## YOUR GOAL
Task for the records below: repeat the line containing "59757 Arnsberg, Germany." and every line after it, exactly and with nothing else, but leave out the pictures.

## EXERCISE INPUT
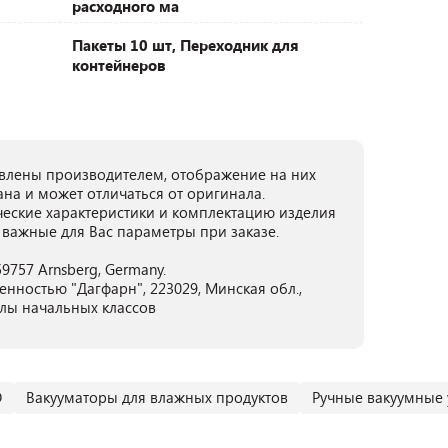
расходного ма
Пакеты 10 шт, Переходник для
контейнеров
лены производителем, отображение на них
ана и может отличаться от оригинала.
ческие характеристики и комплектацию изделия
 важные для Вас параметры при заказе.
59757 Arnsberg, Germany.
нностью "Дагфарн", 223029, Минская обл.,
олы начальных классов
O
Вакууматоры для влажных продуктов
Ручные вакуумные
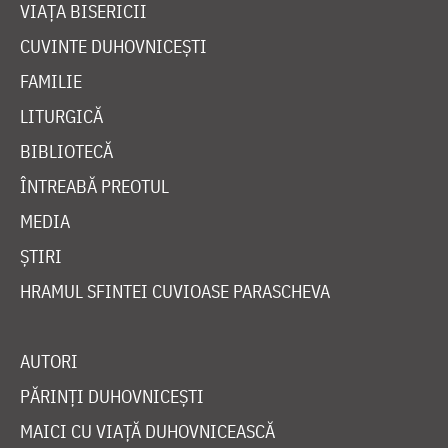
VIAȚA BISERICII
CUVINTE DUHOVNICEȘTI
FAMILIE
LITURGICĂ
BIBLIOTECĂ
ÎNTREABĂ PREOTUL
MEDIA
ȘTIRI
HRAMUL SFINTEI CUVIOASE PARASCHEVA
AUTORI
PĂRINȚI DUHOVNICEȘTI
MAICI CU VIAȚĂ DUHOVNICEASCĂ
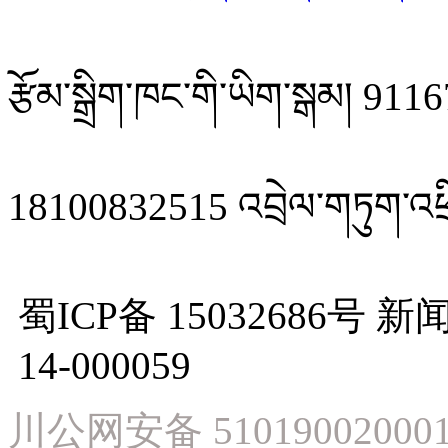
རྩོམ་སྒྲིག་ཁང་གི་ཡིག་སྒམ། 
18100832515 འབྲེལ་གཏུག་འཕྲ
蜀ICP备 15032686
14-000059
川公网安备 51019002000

## ANSWER FOR THE TASK
59757 Arnsberg, Germany.
нностью "Дагфарн", 223029, Минская обл.,
олы начальных классов
O
Вакууматоры для влажных продуктов
Ручные вакуумные
VIAȚA BISERICII
CUVINTE DUHOVNICEȘTI
FAMILIE
LITURGICĂ
BIBLIOTECĂ
ÎNTREABĂ PREOTUL
MEDIA
ȘTIRI
HRAMUL SFINTEI CUVIOASE PARASCHEVA
AUTORI
PĂRINȚI DUHOVNICEȘTI
MAICI CU VIAȚĂ DUHOVNICEASCĂ
རྩོམ་སྒྲིག་ཁང་གི་ཡིག་སྒམ། 
18100832515 འབྲེལ་གཏུག་འཕྲ
蜀ICP备 15032686
14-000059
川公网安备 51019002000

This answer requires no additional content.